Posts Tagged ‘text messaging’

Win Ex Back: Why Pleading, Drunk Dialing, Text Message Won’t Help?

Monday, February 9th, 2009

When you have been dumped, it can be hard to see straight, let alone think straight. Your world has been turned upside down. With everything going on, you are likely to make some serious mistakes that can kill your chance for a reunion. However, these mistakes can be rectified if you realize what you are doing and stop immediately. If you want to win your ex back, it’s important that you recognize the errors and do the right thing. After all, your ex is still important to you, right?

Error 1 – Pleading Your Case

Okay, first thing, do not beg or plead your case, hoping your ex will take pity on you, realize they still love you and come back. It does not work. Yes, it is a natural reaction to have after a breakup but it’s also a big mistake to do. When you pressure your ex to come back, you are essentially driving them further away. You are liable to make them even angrier at you for not giving them the space they need to sort through their feelings. It’s important that your ex gets this space. Don’t act needy, desperate and certainly whiny. You only affirm their decision to end the relationship.

Error 2 – Drunk Dialing

What is drunk dialing? Know those midnight or later phone calls you make to your ex, hoping to hear their voice, leading you to beg and plead for a second chance… only to realize that you sound like a goofball and quickly hang up? Oh yeah and you are drunk too. That is drunk dialing and for any ex to get that kind of phone call, it is not sexy in the least.

Drinking does take the pain away for a short time but it brings it back full force once the effect has begun to wear off.  When you are depressed about the breakup, drinking only further enhances those feelings. Do not do drunk dialing even if it sounds good when you are drinking. It doesn’t do anything for you or win your ex.

Error 3 – Text Message Terrorism

This mistake cannot be blamed on alcohol. Text message terrorism occurs when you constantly assail your ex with phone calls, text messages, emails, instant messages, etc. You believe that constantly trying to get a hold of your ex is a good thing because it keeps them thinking about you. Actually, it does make them think about you but in a negative way not positive. If your ex hasn’t called you after the first phone call or message, the chances are they won’t be calling you.
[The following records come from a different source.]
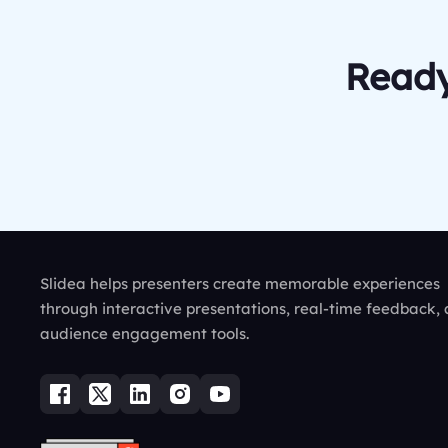
Ready
Slidea helps presenters create memorable experiences
through interactive presentations, real-time feedback,
audience engagement tools.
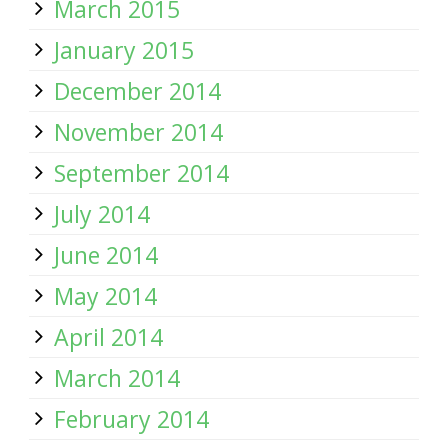
March 2015
January 2015
December 2014
November 2014
September 2014
July 2014
June 2014
May 2014
April 2014
March 2014
February 2014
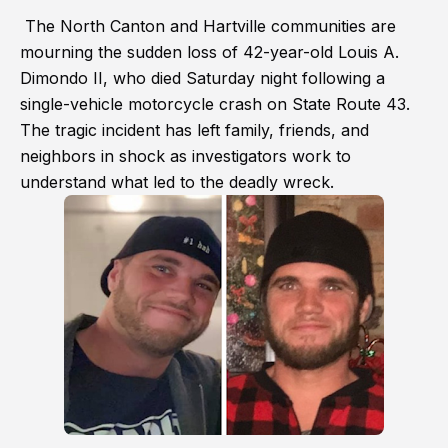
The North Canton and Hartville communities are
mourning the sudden loss of 42-year-old Louis A.
Dimondo II, who died Saturday night following a
single-vehicle motorcycle crash on State Route 43.
The tragic incident has left family, friends, and
neighbors in shock as investigators work to
understand what led to the deadly wreck.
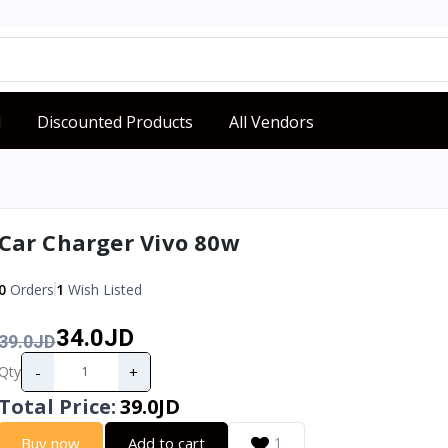
d
Discounted Products
All Vendors
Car Charger Vivo 80w
0
Orders
1
Wish Listed
34.0JD
39.0JD
-
+
Qty
Total Price
:
39.0JD
Buy now
Add to cart
1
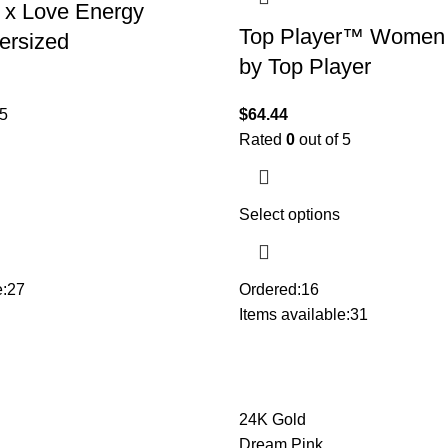
 x Love Energy
Top Player™ Women
ersized
by Top Player
 5
$
64.44
Rated
0
out of 5
Select options
:
27
Ordered:
16
Items available:
31
24K Gold
Dream Pink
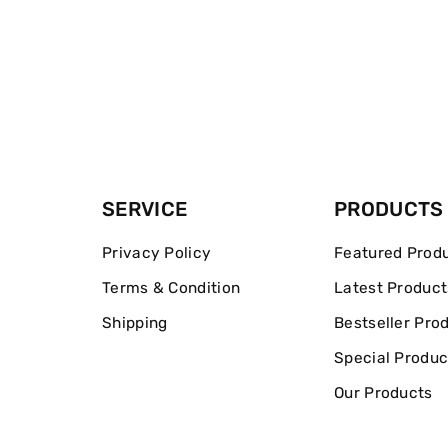
SERVICE
PRODUCTS
Privacy Policy
Featured Prod
Terms & Condition
Latest Product
Shipping
Bestseller Pro
Special Produc
Our Products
If this is your case, then do the next best thing. Give your ex the space they need to work through the problems they saw. During this time, you work on your own problems. If things work out, then maybe the two of you can work things out and get back together but using text message terrorism to stay in their life will not work or win your ex back. It just makes you look like a psycho.

 

Why Being Clingy Drives Your Ex Further Away

Thursday, January 29th, 2009

When you are suffering a breakup, everything in your life can turn emotional. It’s normal to make mistakes when trying to deal with. However, it’s important that those mistakes don’t affect the outcome you are hoping for: getting your ex back. There are many things that can drive your ex further away from you. One of the more damaging mistakes includes: being way too clingy.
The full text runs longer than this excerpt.